When Jeff Kirschner first developed the idea for his startup Litterati, he was walking in the woods with his two children. Living in the Bay area of California and working on a screenplay, Kirschner had hit writer’s block. During the walk, his 4-year-old daughter noticed a plastic tub of cat litter.
“She just looked at me with this innocent smile and she’s like, ‘Daddy, that doesn’t go there,’” Kirschner said, “It was really an innocent comment, but it was an eye-opening moment for me.”
This brought back a memory of when Kirschner was a kid at summer camp. Before the parents came, the camp director would instruct the children to each pick up five pieces of litter, and within a few minutes, the camp was spotless.
He asked himself, why don’t we apply that crowdsourced model to the entire planet?
Thus came the inspiration for Litterati, founded in 2014 and now based in Chapel Hill.
Posting photos to Instagram of random litter he would stumble across and then picking it up, Kirschner said the litter became “artistic” on Instagram.
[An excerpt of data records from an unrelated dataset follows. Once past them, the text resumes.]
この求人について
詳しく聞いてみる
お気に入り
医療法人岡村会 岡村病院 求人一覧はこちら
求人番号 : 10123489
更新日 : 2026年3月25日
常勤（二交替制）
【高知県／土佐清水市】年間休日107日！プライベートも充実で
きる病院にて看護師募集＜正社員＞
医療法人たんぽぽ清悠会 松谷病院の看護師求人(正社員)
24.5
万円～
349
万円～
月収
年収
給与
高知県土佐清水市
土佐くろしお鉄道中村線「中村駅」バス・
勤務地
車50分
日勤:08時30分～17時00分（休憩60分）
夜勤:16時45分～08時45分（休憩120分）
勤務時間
Because it was now artistic, it became more approachable.
“After a week I had 50 photos on my phone and I picked up every single piece that I photographed,” Kirschner said. “I realized that the same way people are measuring the steps they walk or the miles they ride or even the calories they consume, I was measuring the positive impact I was having on the planet.”
What started as a hashtag on Instagram grew into a full app platform on iOS and Android and a community in 165 countries that has picked up almost 5.3 million pieces of litter, Kirschner said. Users share photographs of the litter they’ve picked up, and Litterati has translated these photographs into data on litter worldwide, which it has licensed to schools, brands and nonprofit organizations to help shape policy.
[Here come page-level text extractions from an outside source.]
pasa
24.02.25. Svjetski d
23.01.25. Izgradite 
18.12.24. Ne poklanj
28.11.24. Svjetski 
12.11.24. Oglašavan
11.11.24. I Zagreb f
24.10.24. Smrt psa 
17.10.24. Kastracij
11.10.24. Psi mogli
While the startup began in California, Kirschner has moved with his family to Chapel Hill and is now a part of the Triangle tech scene. In 2016, he took his Litterati story to a Ted Talk as part of a Ted residency.
Litterati’s app has 4,000 local challenges that have been created around the world, and the startup has raised over $1 million in funding from the likes of Twitter CEO Jack Dorsey and The National Science Foundation.
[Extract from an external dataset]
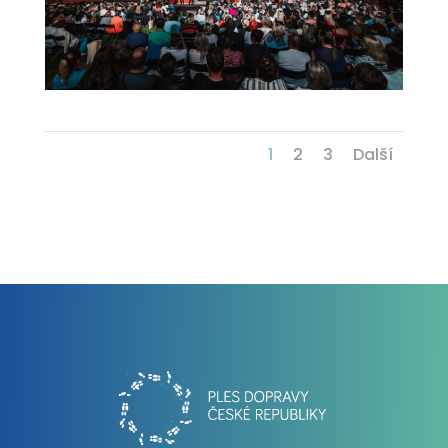
1
2
3
Další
Ultimately, Litterati’s mission is to create a litter-free world and inspire people to be a part of the solution. While no easy feat, Litterati has countless ‘stories of impact.’
In the Netherlands, the Litterati community picked up 50,000 plastic fireworks called Knetterbals, leading a major retailer—the largest Dutch supermarket chain, Albert Heijn—to ban the sale of these firecrackers.
Meanwhile in Modesto, Calif., fifth-grade students picked up more than 1,200 pieces of litter on campus and saw how common plastic straws were in the litter. So they went to their school principal, leading the school to stop purchasing straws.
Kirschner said that when it comes to protecting the environment, people often suffer from a sense of hopelessness and feeling overwhelmed, that the problem is so massive there is not much they as individuals can do. But Litterati can help change that mindset.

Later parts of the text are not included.